AWS hosts its service in two types of location
- AWS Edge Location
- These does not host any specific AWS service.
- These hosts only CDN or CloudFront.
- AWS region
- These are the real AWS data centers, which host all AWS services.
- Each region is further divided into an Availability Zone (AZs).
- AZs are created to provide fault tolerance and high availability.
- Most services are region specific, which means all the AZs will have that service.
AWS - Shared Responsibility Model¶
AWS provides us with the bare metal infrastructure for running our application on their server. This does not imply that outside our application code, we can rely only on AWS.
AWS and us as a user work in a shared responsibility model, wherein, we have a certain responsibility and AWS has certain, and AWS is willing to shoulder certain responsibility with increased cost.
AWS's responsibility is broadly related to the physical server's like, physical security, personnel security, discarding the storage devices, DDoS protection, and hyper visor isolation.
User's responsibility is mostly towards their application like, proper security groups, IAM, MFA, OS patches and VPCs.
The major compute services provided by AWS are.
- Elastic Compute Cloud (EC2)
- Elastic Container service (ECS)
- AWS Lambda
- Elastic BeanStalk
In the above 4, the user has the maximum control of configuration on EC2 as its bare metal server, with some services running. Lambda and Beanstalk provide the minimum configuration user and most of them are managed by AWS.
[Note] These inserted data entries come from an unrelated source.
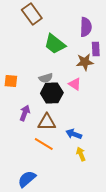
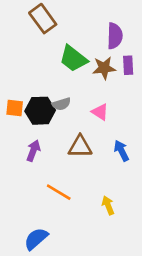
brown star: (85, 62) -> (104, 68), moved
black hexagon: (52, 93) -> (40, 111), moved
brown triangle: (47, 122) -> (80, 147), moved
blue arrow: (74, 134) -> (121, 151), moved, turned 42

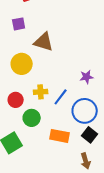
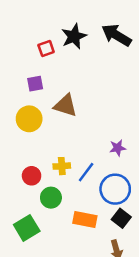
yellow circle: (22, 64) -> (29, 119), moved

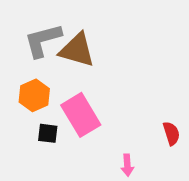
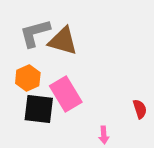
black square: (48, 133) -> (39, 109), size x1.8

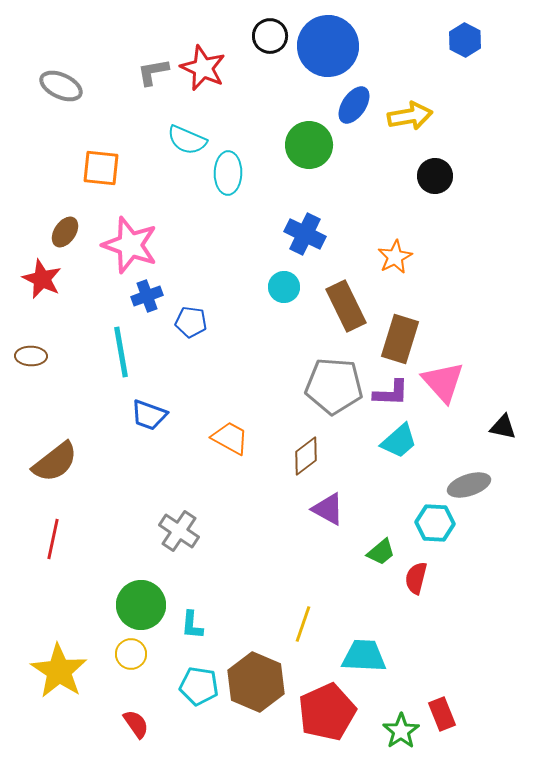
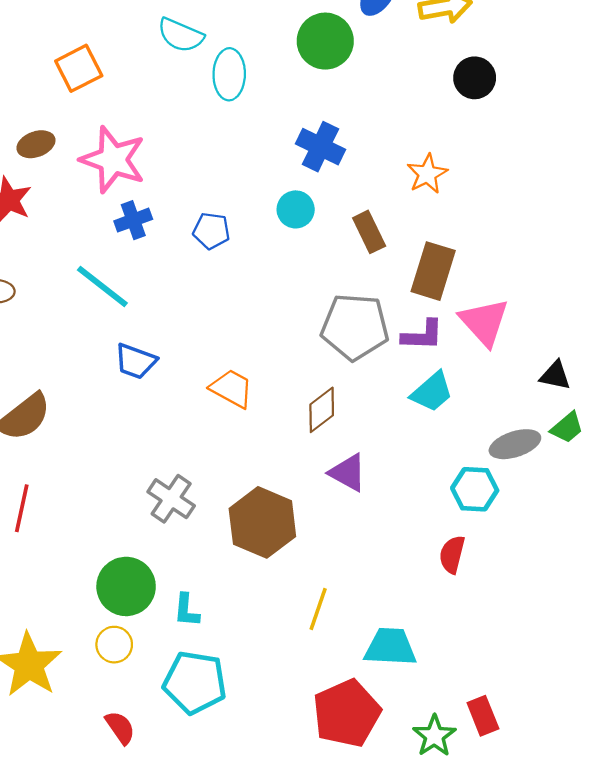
orange square: (101, 168) -> (79, 68), turned -33
brown ellipse: (65, 232) -> (36, 144), turned 36
brown rectangle: (346, 306) -> (369, 232), size x0.7
blue pentagon: (191, 322) -> (211, 231), moved
cyan line: (121, 352) -> (102, 286), turned -42
green trapezoid: (381, 552) -> (567, 428), moved
brown hexagon: (256, 682) -> (262, 522), moved
cyan pentagon: (199, 686) -> (195, 682), size x1.4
Just like computer the major storage service provided by AWS are * RDS - SQL database. * DynamoDB - No SQL database * RedShift - Data Warehousing * ElastiCache - In memory Cache.
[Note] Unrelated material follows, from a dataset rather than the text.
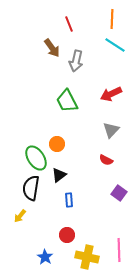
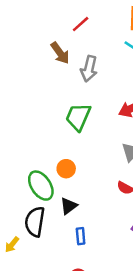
red line: (69, 24) -> (81, 24), turned 70
green trapezoid: (67, 101) -> (78, 117), turned 50
yellow arrow: (20, 216) -> (12, 245), moved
AWS is a global infrastructure, it has to serve both its developer and consumer with great efficiency and low latency. This is the reason the AWS has its core services spread across the globe called the AWS region. It also has its edge location spread across the globe to serve the consumer.
AWS region is subdivided into availability zones (AZs), which helps to provide high reliability and are connected to each other via a very low latency fiber optic. When an AWS service is mentioned to be region specific, it implies that it is available in all the AZs.
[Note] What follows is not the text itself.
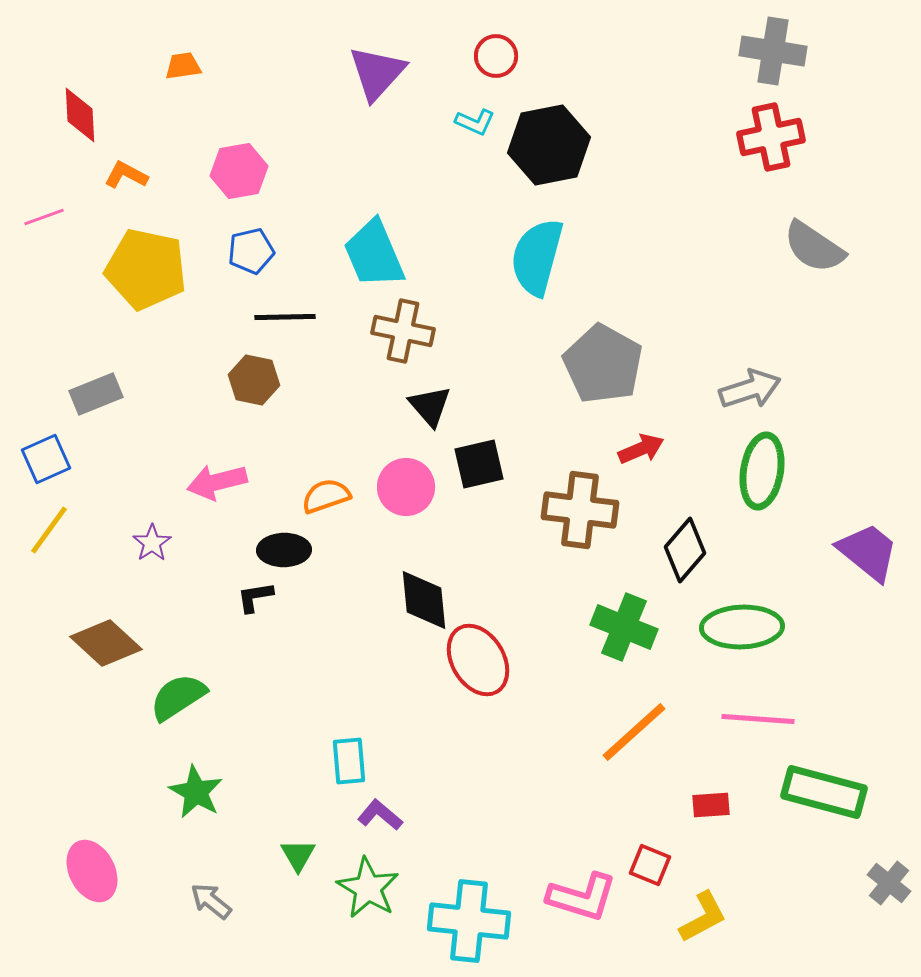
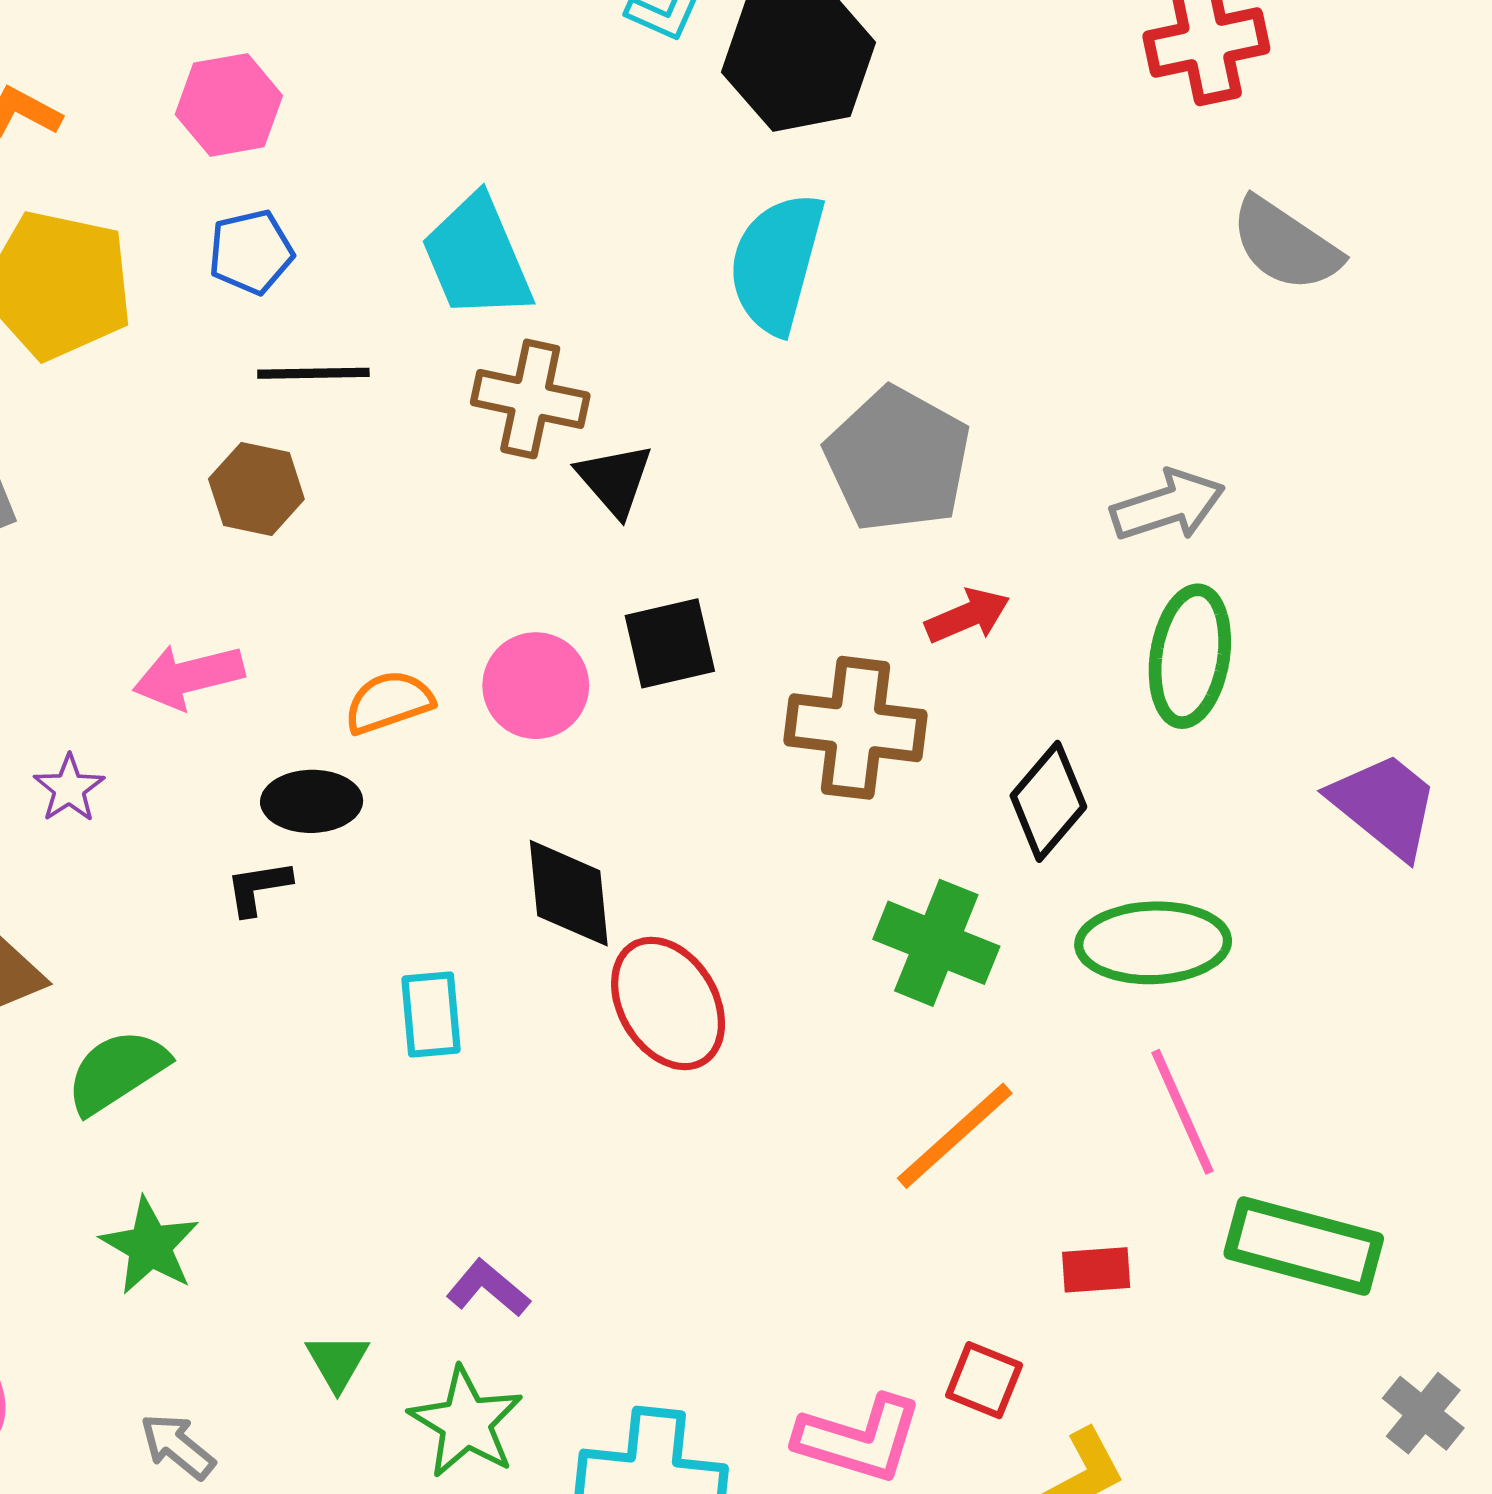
black triangle: (430, 406) -> (615, 480), moved
pink line: (758, 719) -> (1183, 1112), turned 62
cyan rectangle: (349, 761) -> (431, 1014), moved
There are two types of an Administrator user of AWS service. The first is the root user which has infinite God like permission and is not controlled via the IAM. There is also a admin user which we create from IAM. The admin user have all the permission like the root user, its is just that it was created by IAM.
The user admin or root both should have MFA enabled and also have a password policy associated with it.
The AWS services can be accessed using 3 methods.
- AWS Console
- AWS SDKs
- AWS CLIs
All of the above will use the AWS APIs to connect with the core services. AWS Console is what every start using first and once becoming comfortable they rely on only SDKs or the CLIs.
AWS has a shared responsibility with the users, where AWS manages most of the physical security and the server management like DDoS protection and HyperVisor isolation, the user is entrusted with the responsibility of managing the software securities like IAM, MFA, OS Patches, Security groups etc.
What is the difference between the AWS Region and AWS Edge Location?¶
When explaining the AWS Global Infrastructure these 3 Keywords are often used.
- Availability Zone (AZs)
- Edge Location
Each of the above are key pieces of the AWS Infrastructure, but to understand the fundamental difference we have seen these with a different perspective.
The above are divided based on
- User of the content present on AWS (End User)
- User of the content provider to AWS (Developer)
Region and AZs as already explained are Developer focused, as a result, they are very few and have to adhere to the highest standard of scrutiny. Edge Location on the other hand, are User focused, Like CDN, Global Accelerator etc., their job is to make the content reach to and fro from the user faster, reduce the latency. As a result are far too many and spread across the world where it can serve its user better.